Não só importa escrever sucessivamente, mas saber quem me sucederá numa constelação de sentidos.

O que é a descendência?

A seiva sobe e desce numa árvore, estende-se pelos ramos, e é regulada pelas estações; eu e a árvore dispomo-nos uma para a outra, num lugar por nomear. Este lugar não tem significação de dicionário, não transmigrou para nenhum livro.

Agora o sol, o solo, a solo, encadeiam-me nas palavras      Esta madrugada aproximei-me da certeza de que o texto era um ser.

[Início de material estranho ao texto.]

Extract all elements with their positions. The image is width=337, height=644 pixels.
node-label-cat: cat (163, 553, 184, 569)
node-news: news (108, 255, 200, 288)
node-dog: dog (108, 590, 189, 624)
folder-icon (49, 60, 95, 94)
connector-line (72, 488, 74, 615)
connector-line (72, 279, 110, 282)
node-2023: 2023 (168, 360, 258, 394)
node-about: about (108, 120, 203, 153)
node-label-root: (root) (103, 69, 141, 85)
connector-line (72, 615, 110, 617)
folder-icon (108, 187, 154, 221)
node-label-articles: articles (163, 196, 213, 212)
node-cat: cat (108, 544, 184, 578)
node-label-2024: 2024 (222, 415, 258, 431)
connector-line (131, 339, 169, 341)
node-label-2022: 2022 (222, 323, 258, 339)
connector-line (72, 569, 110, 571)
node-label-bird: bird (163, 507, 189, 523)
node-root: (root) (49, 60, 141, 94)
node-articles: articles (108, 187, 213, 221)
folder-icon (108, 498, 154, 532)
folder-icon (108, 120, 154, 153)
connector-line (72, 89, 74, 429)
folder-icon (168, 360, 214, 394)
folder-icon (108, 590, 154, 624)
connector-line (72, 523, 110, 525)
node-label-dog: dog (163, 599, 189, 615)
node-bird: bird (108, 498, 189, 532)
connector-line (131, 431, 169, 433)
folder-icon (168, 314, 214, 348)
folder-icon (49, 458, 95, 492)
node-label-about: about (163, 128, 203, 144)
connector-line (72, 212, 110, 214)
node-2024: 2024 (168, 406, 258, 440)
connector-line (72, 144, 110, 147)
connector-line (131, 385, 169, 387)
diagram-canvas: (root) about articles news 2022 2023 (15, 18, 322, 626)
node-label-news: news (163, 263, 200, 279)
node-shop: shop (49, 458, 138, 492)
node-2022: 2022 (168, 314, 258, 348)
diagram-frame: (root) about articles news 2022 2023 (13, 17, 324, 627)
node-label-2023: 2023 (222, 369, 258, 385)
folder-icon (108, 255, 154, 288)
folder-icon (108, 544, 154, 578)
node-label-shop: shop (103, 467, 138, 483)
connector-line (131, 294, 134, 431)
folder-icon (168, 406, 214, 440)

Llansol, Maria Gabriela, um falcão no punho -
Diário I, Lisboa: Edições Rolim, 1985.




(…)
.ardem os vocábulos .elegem-se
as diferenças num apagar de restos e Salomé
exige a cabeça de João Baptista sob o olhar
in.operante da turba
.morre-se de morte apagada
neste oscilar de fontes e os versos
eternos espelhos de uma indiferença mortífera
re.pousam maltratados na canalhice de quem
os quer anavalhados .outros escritores de
memórias
- que não eu
cansada de complacências
-
levantam na cumplicidade de um raio o
sobreviver ao holocausto da escrita
enquanto
o sulco fraterno estabelece pontes entre os
moribundos .deixo-me embalar num sorriso
triste e digo-me que não volto atrás rendida
à in.conveniência do momento .sobram retalhos
.acende-se a viagem .arrisca-se a celebração
pagã de um a-deus .do poeta a sombra ou o
desgaste mutilado do verso que não chega



Martins ,Gabriela Rocha
in “anamnésis”,
(1º andamento
- do im.perceptível ao legível )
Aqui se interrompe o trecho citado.